Open glassfishrobot opened 15 years ago
@glassfishrobot Commented Reported by little_zizou
@glassfishrobot Commented @jfialli said: More information is necessary to research this issue.
1. Please describe what is meant by "out of network". Is the network cable being pulled from the machine?
2. We have a shoal qe test that verifies that all failure notifications are sent to surviving group members when a non-master node is killed (via kill -9). The test verifies that all FAILURE notifications are sent. (Tests are run on the main branch of shoal. Please confirm you are running these tests.)

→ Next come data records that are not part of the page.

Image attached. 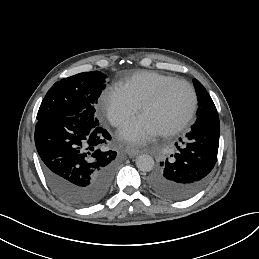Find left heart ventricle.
I'll use <instances>...</instances> for the list:
<instances>
[{
	"instance_id": "obj_1",
	"label": "left heart ventricle",
	"mask_w": 259,
	"mask_h": 259,
	"mask_svg": "<svg viewBox=\"0 0 259 259\" xmlns=\"http://www.w3.org/2000/svg\"><path fill=\"white\" fill-rule=\"evenodd\" d=\"M191 93L186 85H171L162 99L154 106L144 110L139 118L158 133L165 132L176 125L189 110Z\"/></svg>"
}]
</instances>
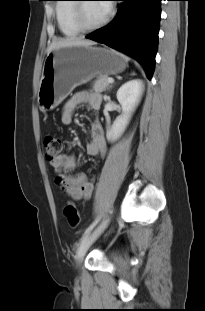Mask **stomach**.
Returning <instances> with one entry per match:
<instances>
[{
  "label": "stomach",
  "instance_id": "0dacf381",
  "mask_svg": "<svg viewBox=\"0 0 205 311\" xmlns=\"http://www.w3.org/2000/svg\"><path fill=\"white\" fill-rule=\"evenodd\" d=\"M127 59L100 47L68 46L55 49L45 58L37 101L43 110L57 107L72 90L97 76L120 73Z\"/></svg>",
  "mask_w": 205,
  "mask_h": 311
}]
</instances>
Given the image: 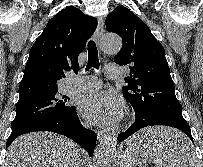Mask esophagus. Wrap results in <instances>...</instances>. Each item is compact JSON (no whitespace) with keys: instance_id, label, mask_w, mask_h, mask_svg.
Returning <instances> with one entry per match:
<instances>
[{"instance_id":"34e87169","label":"esophagus","mask_w":203,"mask_h":167,"mask_svg":"<svg viewBox=\"0 0 203 167\" xmlns=\"http://www.w3.org/2000/svg\"><path fill=\"white\" fill-rule=\"evenodd\" d=\"M103 32H104V23L103 20L101 18L98 19V27L97 30L95 32V40L98 44H100L101 42V38L103 36ZM107 137V133L104 131H98L97 133V139L99 141L104 140Z\"/></svg>"}]
</instances>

Please submit logs (by attaching a zip of log files) that illustrate your issue. Logging of FINE would be sufficient to follow what is occuring.
@glassfishrobot Commented little_zizou said: Created an attachment (id=20) Scenario 1 Testcase
@glassfishrobot Commented little_zizou said:
More information is necessary to research this issue.

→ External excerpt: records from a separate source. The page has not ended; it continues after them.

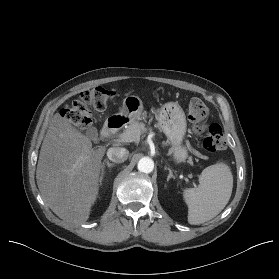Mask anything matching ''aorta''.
I'll use <instances>...</instances> for the list:
<instances>
[{
  "label": "aorta",
  "instance_id": "aorta-1",
  "mask_svg": "<svg viewBox=\"0 0 279 279\" xmlns=\"http://www.w3.org/2000/svg\"><path fill=\"white\" fill-rule=\"evenodd\" d=\"M137 168L140 172L150 173L154 169V162L149 157H143L139 160Z\"/></svg>",
  "mask_w": 279,
  "mask_h": 279
}]
</instances>
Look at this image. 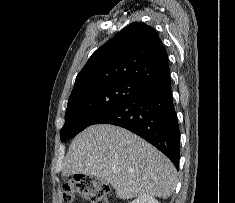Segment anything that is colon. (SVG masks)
<instances>
[{"label": "colon", "instance_id": "1", "mask_svg": "<svg viewBox=\"0 0 235 203\" xmlns=\"http://www.w3.org/2000/svg\"><path fill=\"white\" fill-rule=\"evenodd\" d=\"M64 203H72L78 196L91 203H110L111 190L89 175H74L62 184Z\"/></svg>", "mask_w": 235, "mask_h": 203}]
</instances>
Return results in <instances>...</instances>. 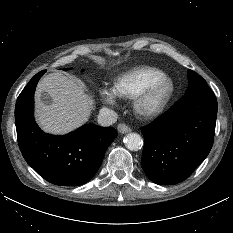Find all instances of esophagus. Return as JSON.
Instances as JSON below:
<instances>
[{"instance_id": "34e87169", "label": "esophagus", "mask_w": 233, "mask_h": 233, "mask_svg": "<svg viewBox=\"0 0 233 233\" xmlns=\"http://www.w3.org/2000/svg\"><path fill=\"white\" fill-rule=\"evenodd\" d=\"M117 130L122 134H125L131 131L130 127L123 123L118 124Z\"/></svg>"}]
</instances>
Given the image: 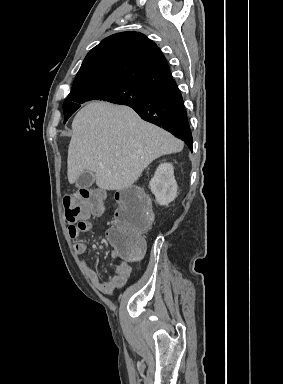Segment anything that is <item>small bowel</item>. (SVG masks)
I'll return each mask as SVG.
<instances>
[{
  "label": "small bowel",
  "instance_id": "obj_1",
  "mask_svg": "<svg viewBox=\"0 0 283 384\" xmlns=\"http://www.w3.org/2000/svg\"><path fill=\"white\" fill-rule=\"evenodd\" d=\"M92 223L89 220H84L76 226H69V235L71 238L76 239L80 234L91 231ZM74 251L76 255L82 257L87 251V245L83 241H77L74 244ZM112 256L119 260V264L115 269L114 275L102 280L86 263L84 259H81L82 267L92 282V284L104 294H112L116 289L123 287L130 278L133 268L131 262L124 261L118 257L115 251L112 252Z\"/></svg>",
  "mask_w": 283,
  "mask_h": 384
}]
</instances>
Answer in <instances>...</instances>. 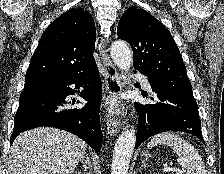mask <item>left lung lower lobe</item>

1. Please describe what is meant by "out of network". Is the network cable being pulled from the machine?
I have disabled my LAN network to simulate network failure kind of scenario (similar to unplugging network cable).
2. We have a shoal qe test that verifies that all failure notifications ... Please confirm you are running these tests.)
I have not run the tests which you have mentioned but, instead I have written my own test cases to verify joining nodes to the network and processing failure notifications.
TestCase Description: We have 3 systems with 3 shoal clients (Client1, Client2 & Client3), each client running on a different system with member token names as server1, server2 and server3 respectively, all in the same group.
Scenario 1: server2 and server3 are started before server1, now when we disable network on server1, I could see 2 FailureSuspectedSignals and 2 FailureNotificationsignals (for server2 and server3 respectively), as expected.
Scenario 2: Now we have 3 clients running on 3 different systems, but the name of member token which joins the group as "server1" is renamed as "server5".
Systems are started just like in the previous case. server2 and server3 are started before server5, and disabled the LAN on server5. This time I could see 2 FailureSuspectedSignals, but only one FailureNotificationSignal.
I have attached the test sources and logs of both Scenario1 and Scenario2 for your reference.
@glassfishrobot Commented little_zizou said: Created an attachment (id=21) Scenario 2 TestCase
@glassfishrobot Commented @jfialli said: Issue understood.
Code in question is a detected masterFailed and the fact that only the new master is allowed to announce the failure.
private void assignAndReportFailure(final HealthMessage.Entry entry) {
@glassfishrobot Commented @jfialli said: started analysis of issue from submitted logs. see previous comments made when reassigning issue to myself.
@glassfishrobot Commented @jfialli said: Summary of issue reported for scenario 2 submitted on Sept 14th.
When the network lan fails for a non-master instance of a group, the submitter of this issue expects to receive a FAILURE notification for each instance on the isolated subnet that is no longer reachable.
Shoal's heartbeat failure detection is working to detect that the instances no longer exist; however, isolated instance will not receive any failure notifications about the no longer reachable members of the group until it finally makes itself the master node.
For the submitted scenario 1, "server1" becomes the master node after "server2" is no longer reachable. So no FAILURE events are dropped for that scenario. Even though "server1" was not the master before lan is disabled, "server1" is made the Master node for its subnet of one immediately due to naming comparisions between it and the other remaining server names in gms group.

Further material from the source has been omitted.